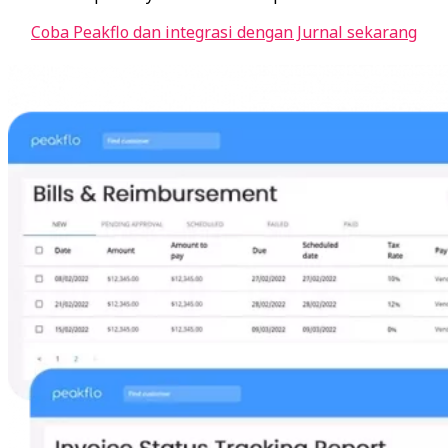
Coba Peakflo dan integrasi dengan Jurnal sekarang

★ ★ ★ ★ ★

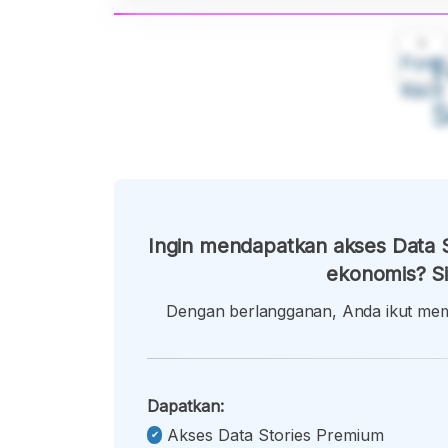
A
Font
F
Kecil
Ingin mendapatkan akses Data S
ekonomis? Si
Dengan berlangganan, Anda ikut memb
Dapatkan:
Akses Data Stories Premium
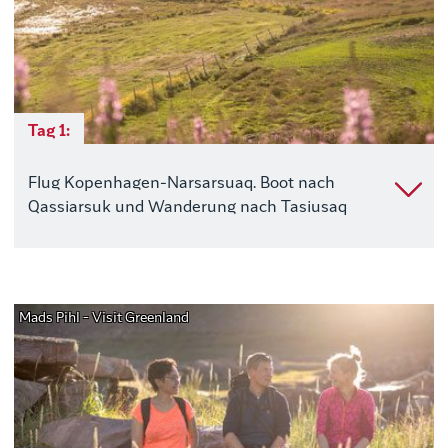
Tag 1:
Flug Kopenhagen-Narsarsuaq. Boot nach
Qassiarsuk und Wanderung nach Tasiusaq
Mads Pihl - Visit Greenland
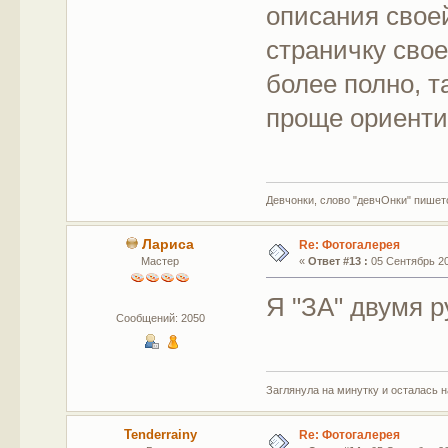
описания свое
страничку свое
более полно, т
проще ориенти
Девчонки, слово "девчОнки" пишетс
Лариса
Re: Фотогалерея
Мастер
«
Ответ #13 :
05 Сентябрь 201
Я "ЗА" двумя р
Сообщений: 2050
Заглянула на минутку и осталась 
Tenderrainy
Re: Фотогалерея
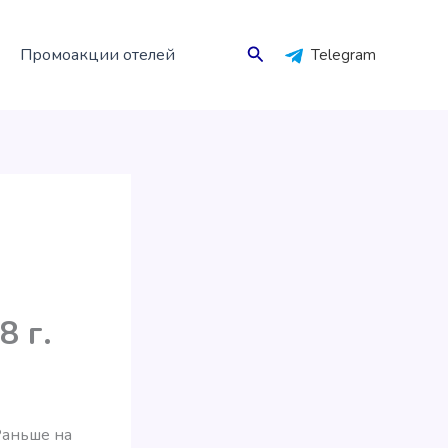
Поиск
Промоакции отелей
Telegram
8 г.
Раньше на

★ ★ ★ ★ ★

Every line above with the string "nach" in it needs to be copied.

Flug Kopenhagen-Narsarsuaq. Boot nach
Qassiarsuk und Wanderung nach Tasiusaq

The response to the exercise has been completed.